The real aim of 2334, though, was an attempt by Mr. Obama to tie the hands of the incoming Trump administration. It was particularly galling because Mr. Trump’s transition team — indeed, Mr. Trump himself during the campaign — had clearly signaled its intention to reverse Mr. Obama’s Israel policies.
Mr. Trump had specifically campaigned against the Obama administration’s view that Judea and Samaria and Jerusalem settlements were the top, perhaps only, stumbling block to peacemaking. Mr. Obama decided to forgo battles with Jerusalem-friendly lawmakers on Capitol Hill, where turning his Israel policy into a lasting legacy would be difficult. Instead, as in the Iran deal case, he turned to the friendly turf of the United Nations.
Ostensibly, resolution 2334 was an Egyptian idea. Cairo, as the Arab representative at the council, supposedly pushed a global condemnation of Israel’s settlement policies, rendering even Israel’s hold on Judaism’s holiest sites illegal in international law. In reality, as several diplomats told me at the time, Washington conceived, shaped and pushed the resolution.
Unlike in the past, when the American team at UN headquarters would consult with Israeli counterparts on measures involving their county, Ambassador Samantha Power’s team refused to return Israeli diplomats’ phone calls. “It’s your guess how the Americans will vote, because they sure don’t talk to me,” a senior Israeli diplomat told me at the time. Frozen out of the process, Jerusalem then turned to the Trump team.
Mr.

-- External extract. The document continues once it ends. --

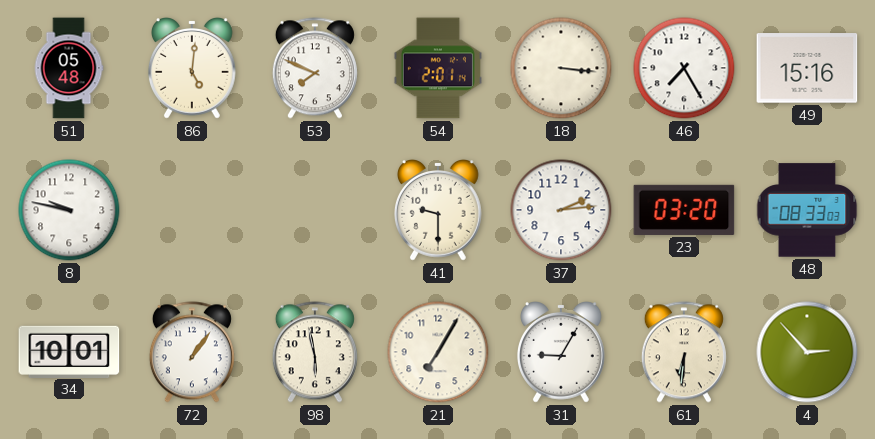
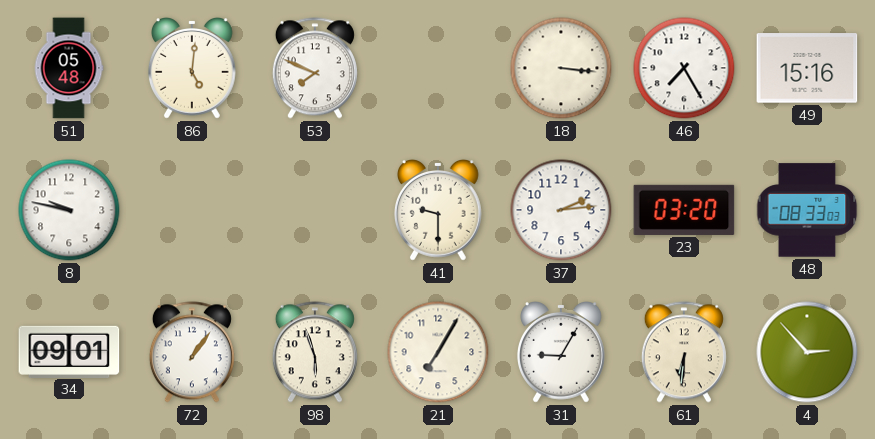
54: 2:01 -> none
34: 10:01 -> 09:01
98: 5:58 -> 5:57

Flynn, according to his guilty plea, discussed the proposed resolution with the Russian ambassador in Washington at the time, Sergei Kislyak. He also tried his luck with UN representatives from then-council members Uruguay and Malaysia. Also, the President-elect’s adviser and son-in-law, Jared Kushner, spoke with Britain’s ambassador in Washington, Kim Darroch.
Then Mr. Trump got on the blower, calling President Abdel Fattah al-Sissi. The Cairo strongman seemed to realize he’d be better off on the good side of a soon-to-be president than carrying water for a less-than-friendly Mr. Obama.
Shortly after that December 22, 2016, call, Egypt’s UN team withdrew its proposed “settlements resolution.” Still, Ms. Power’s pressure prevailed, as the resolution’s cosponsors — New Zealand, Malaysia, and Venezuela — scheduled the vote for the next day anyway.
On December 23, 14 council members raised their hand in favor of the anti-Israel resolution. Ms. Power abstained, breaking from a long tradition of American vetoes of resolutions regarding Israel.
So who was the villain here? Was it General Flynn, who tried to return America to its familiar position on Israel’s side, or Mr. Obama’s aides, who used the United Nations to impose its failed policy on the incoming president?
Since Mr Flynn asked to rescind his guilty plea, much ink has been dedicated to the Logan Act — a law that since 1799 was tested only twice, yielding zero convictions.
Instead, Mr. Obama’s December 2016 maneuvering suggests a new act may be needed to regulate the actions of the presidency, rather than the citizens, during the lame duck transition period between the early November election and the late January inauguration.